= Actors Anonymous =

2013 novel by James Franco

Cover art

 Actors Anonymous is a novel by American author and actor James Franco. Published in 2013 by Little A/New Harvest, the novel is a series of connected short stories about actors in Los Angeles. The chapters follow the 12 Steps and the 12 Traditions of Alcoholics Anonymous.

On 11 October 2013, James Franco appeared in a book trailer along with actors Jim Parrack, Scott Haze, Stacey Miller and Mia Serafino to promote the release of the book.

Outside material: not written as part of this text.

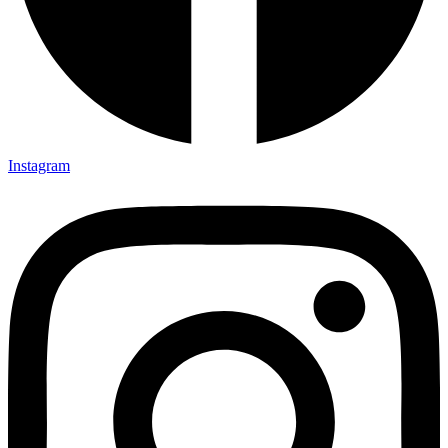
Instagram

Reception to Actors Anonymous was mixed. Critics complained that the otherwise interesting and well-written stories were marred by name dropping and references to the author's own career and personal philosophy.

== Film adaptation ==
In 2017, Franco's book was adapted into a feature film, Actors Anonymous, starring James Franco, Eric Roberts, Emma Rigby, Scott Haze, Jake Robbins, Carmen Argenziano, and Horatio Sanz. The film was produced by Rabbit Bandini Productions in collaboration with USC's School of Cinematic Arts and screened at the Cinequest and Newport Beach Film Festival.

The film had an unconventional development process, crafted by a collective of eight writers (Elizabeth Eccher, Nathan Ellis, Matthew Halla, Kaela Rae Jensen, Josh Litman, Theodore Martland, Alex Parslow, Osahon Tongo) and twelve directors (Melanie Aitkenhead, Abi Damaris Corbin, Shaun Duffy, Justin S. Lee, Kelly Luu, Kevin Luu, Jess Maldaner, Leandro Tadashi, Juel Taylor, Jay Wolff, Kerry Yang, Julio Vincent Gambuto), all graduate students at USC's School of Cinematic Arts.

The project was supervised by John Watson, with James Franco playing a pivotal role not only as a cast member but also in a mentorship capacity.